4. Link’s Awakening Was Inspired By Twin Peaks
The Legend of Zelda is about a hero named Link and his quest to defeat Ganon, rescue princess Zelda, and save Hyrule from utter destruction. Twin Peaks is about an FBI agent investigating a murder in small-town America surrounded by suspicious townsfolk. The two seem like they have nothing in common, but Twin Peaks actually inspired the creation of Link’s Awakening.
The game originally began as Game Boy port of Link to the Past, but grew into something very different.

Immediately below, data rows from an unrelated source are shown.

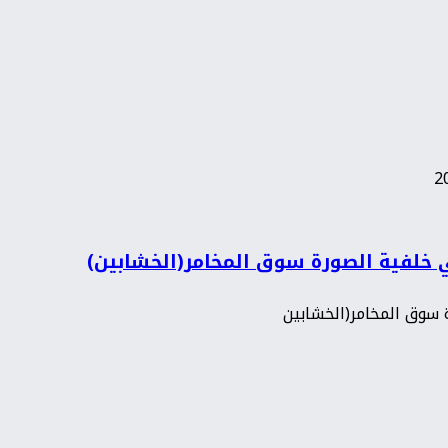
في خلفية الصورة سوق المخامر(الخشابين)
رة سوق المخامر(الخشابين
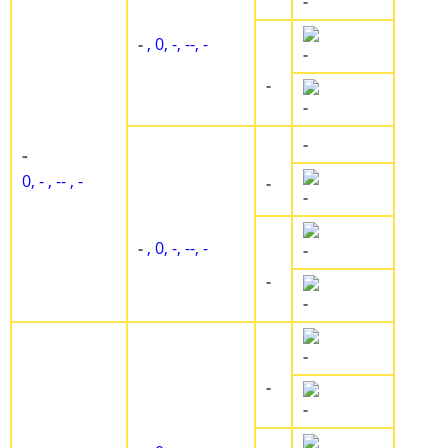
-
-
, 0, -, --, -
-
-
-
-
-
0, - , -- , -
-
-
-
, 0, -, --, -
-
-
-
-
-
-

The game’s designer, Takashi Tezuka, said, “I wanted to make something that, while it would be small enough in scope to easily understand, it would have deep and distinctive characteristics.” During development, Tezuka came up with the idea to have Link end up stranded in a small town surrounded by “suspicious types” like in Twin Peaks.
There’s been no word as to whether the upcoming Twin Peaks mini-series will inspire a re-release of Link’s Awakening, but we can always hope.
3. Testers Complained So Miyamoto Took Away Their Sword
It’s one of the most famous moments in gaming history. Link stumbles into a cave where he finds an old man who tells him “It’s dangerous to go alone. Take this.” The old man then gives you a wooden sword. In the early builds of the game, you actually started with the sword in your inventory. However, testers still complained that the game was too difficult. In response, Miyamoto took away the sword forcing players to seek out the old man.
Miyamoto’s logic was that by making the game difficult, he would force players to talk to their friends about it and create a community around the game. In his defense, it worked. The Legend of Zelda was one of the most popular games of NES era and it remains one of Nintendo’s flagship franchises. That being said, we can’t help but wonder if Miyamoto’s stance ever hindered Nintendo’s QA division.
2. The Series Is Referenced Throughout Popular Culture
The Legend of Zelda is one of the most influential games of all time and has inspired everything from Darksiders to the Binding of Isaac, but some game developers take their tribute a bit further and actually have Link appear in their games.
One of the earliest comes from the first Final Fantasy game where you can visit Link’s grave. The American release originally referenced “Edrick,” but that was changed in most re-releases of the game.
Another Zelda reference shows up in Un’Goro Crater in vanilla World of Warcraft. Players can complete a series of quests for Linken who swears by the “holy triforks” and rewards players with “Linken’s Sword of Mastery.” References to the Legend of Zelda also appear in several of the Warcraft RTS titles.
These are just two of the more famous examples, but references to Nintendo’s legendary franchises abound throughout popular culture. It isn’t just video games either; references to Link and Zelda have turned up in South Park, How I met Your Mother, and other TV shows and movies.
1. The Original Game’s Second Quest Was A Mistake
As we’ve said previously, the Legend of Zelda series was absolutely groundbreaking when it first released and helped pave the way for the action-adventure genre. One of the things that surprised a lot of players was the fact that, once you beat the game, you would unlock a Second Quest mode. Increased difficulty settings were nothing new, but the Second Quest was an entirely new game complete with tougher enemies, rearranged dungeons, and a slightly different overworld.
One of the interesting things about this mode is that it was never supposed to be there. It came about as result of a programmer discovering that the original game only used about half the of an NES cartridges available data. In order to make use of the remaining space, the programmers created the Second Quest.
In addition to beating the game, this mode could also be unlocked by entering the player name as “Zelda” during character creation.